-- PROVIDED MATERIAL follows --

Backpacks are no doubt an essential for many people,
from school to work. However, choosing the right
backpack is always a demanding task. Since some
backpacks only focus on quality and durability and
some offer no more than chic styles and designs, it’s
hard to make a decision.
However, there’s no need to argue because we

-- PROVIDED MATERIAL concluded --
-- PROVIDED MATERIAL follows --

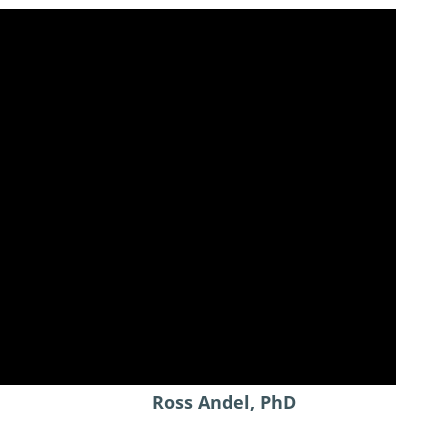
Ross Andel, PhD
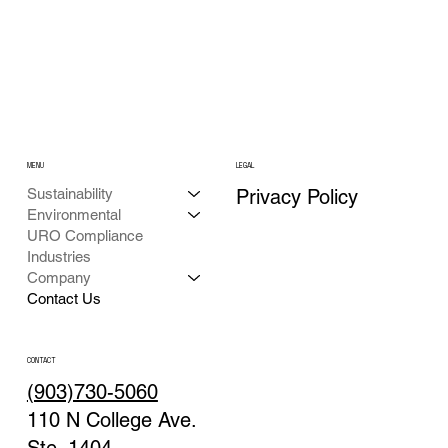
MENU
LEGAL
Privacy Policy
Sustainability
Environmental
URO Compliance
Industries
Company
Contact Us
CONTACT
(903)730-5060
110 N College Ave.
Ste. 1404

-- PROVIDED MATERIAL concluded --
-- PROVIDED MATERIAL follows --

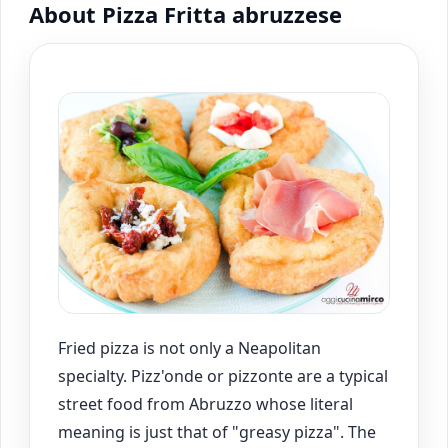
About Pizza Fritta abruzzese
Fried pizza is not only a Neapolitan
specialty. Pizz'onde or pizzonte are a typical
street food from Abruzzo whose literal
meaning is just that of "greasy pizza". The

-- PROVIDED MATERIAL concluded --

Using only the entries above, output the line with "Backpacks are no", the line with "However, there’s no need to argue because we", and all lines between them, exactly as they stand.

EXERCISE SOLUTION
Backpacks are no doubt an essential for many people,
from school to work. However, choosing the right
backpack is always a demanding task. Since some
backpacks only focus on quality and durability and
some offer no more than chic styles and designs, it’s
hard to make a decision.
However, there’s no need to argue because we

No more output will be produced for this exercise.